TASK: Go through the data and report each line that holds the string "Mobil".
++++ RECORDS FOR THE TASK
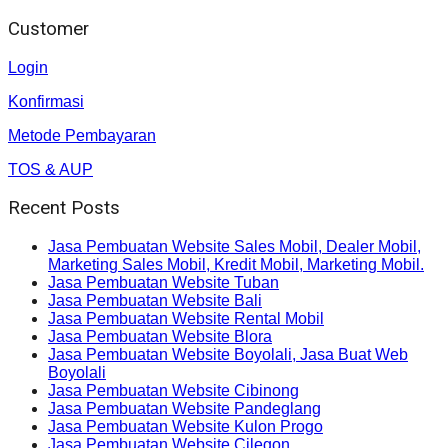
Customer
Login
Konfirmasi
Metode Pembayaran
TOS & AUP
Recent Posts
Jasa Pembuatan Website Sales Mobil, Dealer Mobil,
Marketing Sales Mobil, Kredit Mobil, Marketing Mobil.
Jasa Pembuatan Website Tuban
Jasa Pembuatan Website Bali
Jasa Pembuatan Website Rental Mobil
Jasa Pembuatan Website Blora
Jasa Pembuatan Website Boyolali, Jasa Buat Web
Boyolali
Jasa Pembuatan Website Cibinong
Jasa Pembuatan Website Pandeglang
Jasa Pembuatan Website Kulon Progo
Jasa Pembuatan Website Cilegon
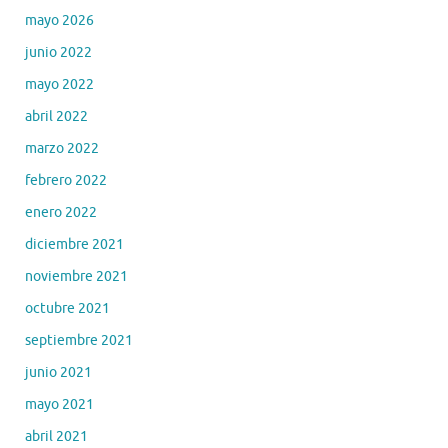
mayo 2026
junio 2022
mayo 2022
abril 2022
marzo 2022
febrero 2022
enero 2022
diciembre 2021
noviembre 2021
octubre 2021
septiembre 2021
junio 2021
mayo 2021
abril 2021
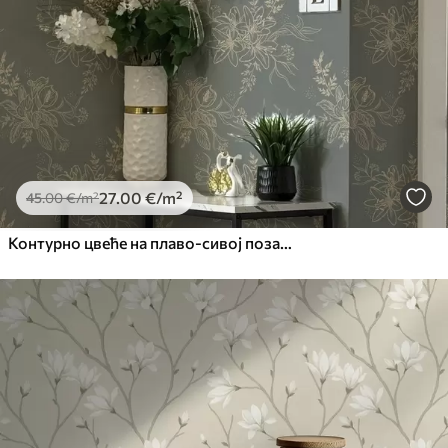
27
.00
€
/m²
45
.00
€
/m²
Контурно цвеће на плаво-сивој позадини, елегантан ботанички узорак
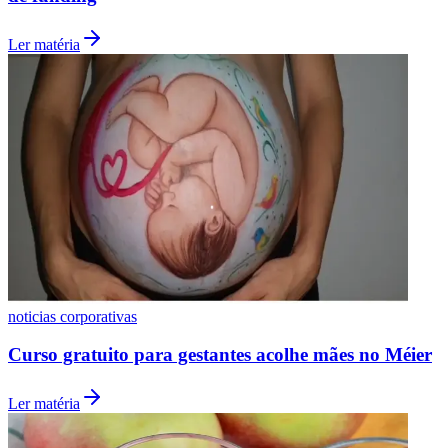
Ler matéria
Vasco
noticias corporativas
Curso gratuito para gestantes acolhe mães no Méier
Ler matéria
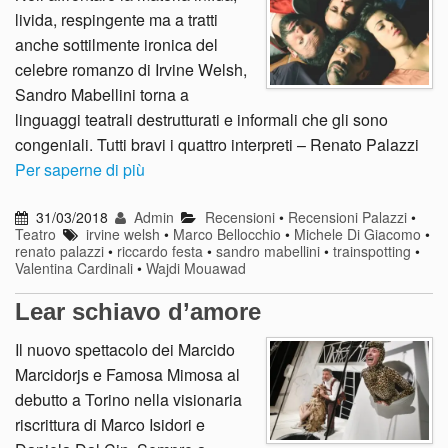
livida, respingente ma a tratti
anche sottilmente ironica del
celebre romanzo di Irvine Welsh,
Sandro Mabellini torna a
linguaggi teatrali destrutturati e informali che gli sono
congeniali. Tutti bravi i quattro interpreti – Renato Palazzi
Per saperne di più
31/03/2018
Admin
Recensioni
•
Recensioni Palazzi
•
Teatro
irvine welsh
•
Marco Bellocchio
•
Michele Di Giacomo
•
renato palazzi
•
riccardo festa
•
sandro mabellini
•
trainspotting
•
Valentina Cardinali
•
Wajdi Mouawad
Lear schiavo d’amore
Il nuovo spettacolo dei Marcido
Marcidorjs e Famosa Mimosa al
debutto a Torino nella visionaria
riscrittura di Marco Isidori e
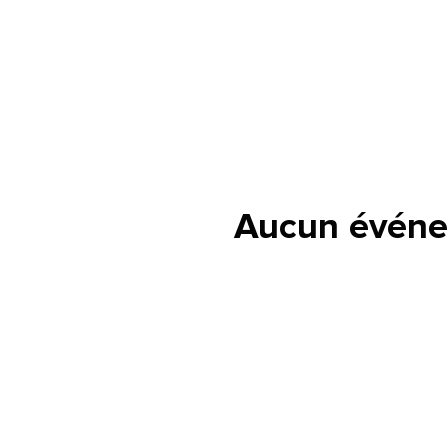
Aucun événe
lle est la pertinence de ce
ge?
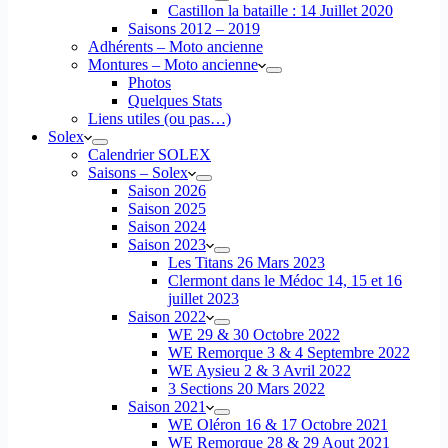
Castillon la bataille : 14 Juillet 2020
Saisons 2012 – 2019
Adhérents – Moto ancienne
Montures – Moto ancienne
Photos
Quelques Stats
Liens utiles (ou pas…)
Solex
Calendrier SOLEX
Saisons – Solex
Saison 2026
Saison 2025
Saison 2024
Saison 2023
Les Titans 26 Mars 2023
Clermont dans le Médoc 14, 15 et 16
juillet 2023
Saison 2022
WE 29 & 30 Octobre 2022
WE Remorque 3 & 4 Septembre 2022
WE Aysieu 2 & 3 Avril 2022
3 Sections 20 Mars 2022
Saison 2021
WE Oléron 16 & 17 Octobre 2021
WE Remorque 28 & 29 Aout 2021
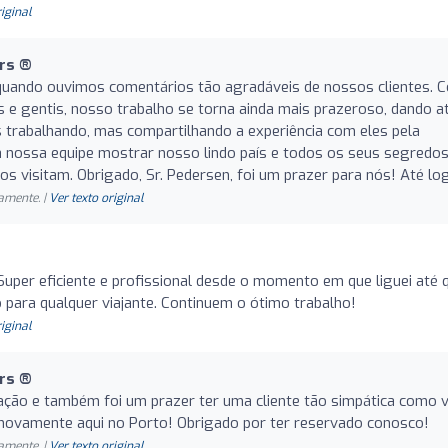
riginal
rs ®️
uando ouvimos comentários tão agradáveis de nossos clientes. 
 e gentis, nosso trabalho se torna ainda mais prazeroso, dando a
trabalhando, mas compartilhando a experiência com eles pela
ra nossa equipe mostrar nosso lindo país e todos os seus segredo
os visitam. Obrigado, Sr. Pedersen, foi um prazer para nós! Até lo
amente. |
Ver texto original
Super eficiente e profissional desde o momento em que liguei até 
 para qualquer viajante. Continuem o ótimo trabalho!
riginal
rs ®️
iação e também foi um prazer ter uma cliente tão simpática como 
novamente aqui no Porto! Obrigado por ter reservado conosco!
amente. |
Ver texto original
++++++++
ANSWER BELOW:
Jasa Pembuatan Website Sales Mobil, Dealer Mobil,
Marketing Sales Mobil, Kredit Mobil, Marketing Mobil.
Jasa Pembuatan Website Rental Mobil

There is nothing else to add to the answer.